Confesaba el anciano Arturo Rubinstein su predilección creciente por Schubert, y tanto más intensa aquélla cuanto más cercano éste a su prematuro, trágico fallecimiento. A sus sesenta y nueve años de edad, Daniel Barenboim ha demostrado fehacientemente en el Palau hallarse en el pleno dominio de sus conceptos y medios para afrontar ese Schubert postrero con plenas garantías técnicas e interpretativas. Sencillamente, no cabe imaginar versiones más sinceras y serias de las Sonatas D. 894 y D. 958.

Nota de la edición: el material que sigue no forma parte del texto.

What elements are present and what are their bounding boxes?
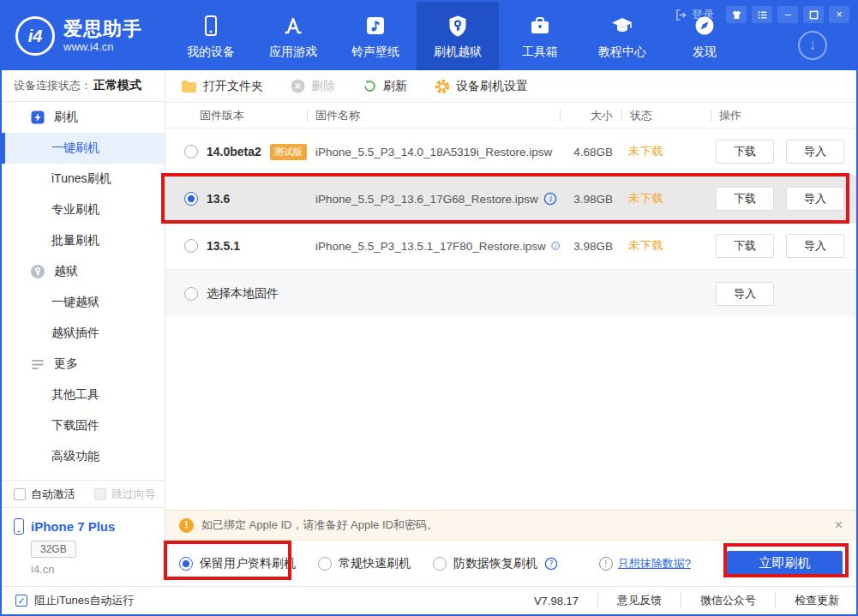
download-arrow-icon: ↓ bbox=[809, 37, 817, 54]
warning-close-icon[interactable]: × bbox=[835, 517, 843, 533]
delete-icon bbox=[291, 79, 305, 93]
download-firmware-button[interactable]: 下载 bbox=[716, 187, 774, 211]
firmware-radio[interactable] bbox=[184, 239, 198, 253]
phone-icon bbox=[198, 13, 224, 39]
sidebar-item-more-group[interactable]: 更多 bbox=[2, 349, 165, 380]
refresh-icon bbox=[363, 79, 377, 93]
column-header-version: 固件版本 bbox=[165, 108, 307, 123]
connection-status-label: 设备连接状态： bbox=[14, 78, 92, 93]
logo-i4-icon: i4 bbox=[15, 16, 55, 56]
svg-text:i: i bbox=[549, 194, 552, 203]
nav-ringtones-wallpapers[interactable]: 铃声壁纸 bbox=[342, 2, 409, 70]
sidebar-item-label: 越狱 bbox=[54, 264, 78, 279]
firmware-status: 未下载 bbox=[621, 238, 711, 254]
maximize-icon bbox=[809, 10, 819, 20]
window-controls: 登录 – × bbox=[675, 6, 849, 23]
maximize-button[interactable] bbox=[803, 6, 824, 23]
wechat-official-link[interactable]: 微信公众号 bbox=[681, 593, 775, 608]
flash-now-button[interactable]: 立即刷机 bbox=[727, 551, 843, 577]
sidebar-item-one-click-jailbreak[interactable]: 一键越狱 bbox=[2, 287, 165, 318]
firmware-filename: iPhone_5.5_P3_13.5.1_17F80_Restore.ipsw bbox=[315, 240, 546, 253]
sidebar-item-itunes-flash[interactable]: iTunes刷机 bbox=[2, 164, 165, 194]
radio-icon bbox=[433, 557, 447, 571]
device-name: iPhone 7 Plus bbox=[31, 519, 115, 534]
download-firmware-button[interactable]: 下载 bbox=[716, 140, 774, 164]
download-firmware-button[interactable]: 下载 bbox=[716, 234, 774, 258]
connection-status-value: 正常模式 bbox=[93, 78, 141, 93]
firmware-size: 3.98GB bbox=[560, 193, 621, 206]
import-firmware-button[interactable]: 导入 bbox=[786, 234, 844, 258]
firmware-radio-selected[interactable] bbox=[184, 192, 198, 206]
appstore-icon bbox=[280, 13, 306, 39]
device-source: i4.cn bbox=[31, 563, 153, 576]
import-firmware-button[interactable]: 导入 bbox=[786, 187, 844, 211]
import-firmware-button[interactable]: 导入 bbox=[786, 140, 844, 164]
checkbox-checked-icon bbox=[15, 595, 27, 607]
sidebar-item-jailbreak-plugins[interactable]: 越狱插件 bbox=[2, 318, 165, 349]
firmware-table-header: 固件版本 固件名称 大小 状态 操作 bbox=[165, 103, 856, 129]
import-firmware-button[interactable]: 导入 bbox=[716, 282, 774, 306]
app-url: www.i4.cn bbox=[63, 40, 142, 53]
device-flash-settings-button[interactable]: 设备刷机设置 bbox=[435, 79, 528, 94]
auto-activate-label: 自动激活 bbox=[31, 487, 75, 502]
nav-label: 发现 bbox=[693, 45, 717, 60]
feedback-link[interactable]: 意见反馈 bbox=[597, 593, 681, 608]
keep-user-data-radio[interactable]: 保留用户资料刷机 bbox=[179, 556, 296, 571]
nav-apps-games[interactable]: 应用游戏 bbox=[260, 2, 327, 70]
refresh-button[interactable]: 刷新 bbox=[363, 79, 407, 94]
skip-wizard-checkbox[interactable]: 跳过向导 bbox=[94, 487, 156, 502]
firmware-radio[interactable] bbox=[184, 287, 198, 301]
beta-badge: 测试版 bbox=[270, 144, 307, 160]
info-icon[interactable]: i bbox=[543, 192, 557, 206]
nav-my-device[interactable]: 我的设备 bbox=[177, 2, 244, 70]
login-button[interactable]: 登录 bbox=[675, 7, 714, 22]
sidebar-item-label: 更多 bbox=[54, 356, 78, 372]
refresh-label: 刷新 bbox=[383, 79, 407, 94]
column-header-name: 固件名称 bbox=[307, 108, 560, 123]
nav-flash-jailbreak[interactable]: 刷机越狱 bbox=[417, 2, 499, 70]
close-button[interactable]: × bbox=[829, 6, 849, 23]
firmware-radio[interactable] bbox=[184, 145, 198, 158]
sidebar-item-jailbreak-group[interactable]: 越狱 bbox=[2, 256, 165, 287]
menu-list-button[interactable] bbox=[752, 6, 772, 23]
login-icon bbox=[675, 9, 687, 21]
briefcase-icon bbox=[527, 13, 553, 39]
sidebar-checkboxes: 自动激活 跳过向导 bbox=[2, 480, 165, 507]
sidebar-item-pro-flash[interactable]: 专业刷机 bbox=[2, 194, 165, 225]
help-icon[interactable]: ? bbox=[544, 557, 558, 571]
column-header-operation: 操作 bbox=[711, 108, 856, 123]
auto-activate-checkbox[interactable]: 自动激活 bbox=[14, 487, 75, 502]
firmware-row-13-5-1: 13.5.1 iPhone_5.5_P3_13.5.1_17F80_Restor… bbox=[165, 223, 856, 270]
sidebar-item-label: 批量刷机 bbox=[51, 233, 99, 248]
check-update-link[interactable]: 检查更新 bbox=[775, 593, 843, 608]
info-icon[interactable]: i bbox=[551, 239, 560, 253]
erase-data-link[interactable]: 只想抹除数据? bbox=[618, 556, 691, 571]
sidebar-item-other-tools[interactable]: 其他工具 bbox=[2, 380, 165, 410]
more-lines-icon bbox=[30, 356, 45, 372]
open-folder-button[interactable]: 打开文件夹 bbox=[181, 79, 263, 94]
minimize-icon: – bbox=[785, 9, 791, 21]
skin-button[interactable] bbox=[726, 6, 747, 23]
firmware-status: 未下载 bbox=[621, 191, 711, 206]
sidebar-item-flash-group[interactable]: 刷机 bbox=[2, 102, 165, 133]
sidebar-item-label: 一键刷机 bbox=[51, 141, 99, 156]
main-panel: 打开文件夹 删除 刷新 设备刷机设置 固件版本 固件名称 大小 bbox=[165, 70, 856, 586]
sidebar-item-batch-flash[interactable]: 批量刷机 bbox=[2, 225, 165, 256]
block-itunes-checkbox[interactable]: 阻止iTunes自动运行 bbox=[15, 593, 135, 608]
nav-toolbox[interactable]: 工具箱 bbox=[507, 2, 573, 70]
sidebar-item-download-firmware[interactable]: 下载固件 bbox=[2, 410, 165, 441]
checkbox-icon bbox=[94, 488, 106, 500]
normal-fast-flash-radio[interactable]: 常规快速刷机 bbox=[318, 556, 411, 571]
sidebar-item-label: 其他工具 bbox=[51, 387, 99, 403]
sidebar-item-one-click-flash[interactable]: 一键刷机 bbox=[2, 133, 165, 164]
firmware-toolbar: 打开文件夹 删除 刷新 设备刷机设置 bbox=[165, 70, 856, 103]
anti-data-recovery-radio[interactable]: 防数据恢复刷机 ? bbox=[433, 556, 558, 571]
nav-tutorial-center[interactable]: 教程中心 bbox=[589, 2, 656, 70]
shield-key-icon bbox=[445, 13, 471, 39]
anti-data-recovery-label: 防数据恢复刷机 bbox=[453, 556, 537, 571]
sidebar-item-advanced-features[interactable]: 高级功能 bbox=[2, 441, 165, 472]
delete-button[interactable]: 删除 bbox=[291, 79, 335, 94]
download-manager-button[interactable]: ↓ bbox=[798, 31, 827, 60]
login-label: 登录 bbox=[692, 7, 714, 22]
minimize-button[interactable]: – bbox=[777, 6, 798, 23]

Con sonido siempre bello, hasta los más mínimos detalles y matices, así como todos los remates de frase se sintieron trabajados y pulidos hasta el punto de que nada se opuso a la admiración por igual fascinada por estas obras maestras y por su traductor sonoro. La combinación de tensión dramática y claridad luminosa elevaron desde el primer momento el discurso a una incandescencia que se mantuvo constante hasta el final.

Cuando aquí y allá asomó una sonrisa de bonhomía, así en el dulce el trío que contrasta con la recia danza campesina del Minueto en la Sonata en sol mayor, va acompañada de lágrimas veladas y la tentación de la nada: la eternidad al piano. Pero antes, en el primer movimiento de esa misma partitura, asistimos a la originalidad de no suavizar sino, por el contrario, afilar las aristas de una música llena de ellas, donde las frases se yuxtaponen muchas veces sin una conexión interna perceptible en la superficie.

La Sonata en do menor sólo supo a menos de lo esperado por la supresión de la reexposición del Allegro inicial y de un buen pedazo del conclusivo. Por lo demás, Barenboim tomó la tarea donde la había dejado para seguir creando un convincente mundo schubertiano, muy consciente de los límites estilísticos pero al que nada faltó ni de grandeza ni de poesía. En el Adagio volvió a asombrar la solución con que se dio coherencia a otro puñado de secciones disparejas. Y en la recortada tarantella, el tono con que se nos llevó en línea recta a través de un laberinto de luces cambiantes.

Dos momentos musicales prolongaron el entusiasmo del público que llenaba a rebosar la Iturbi.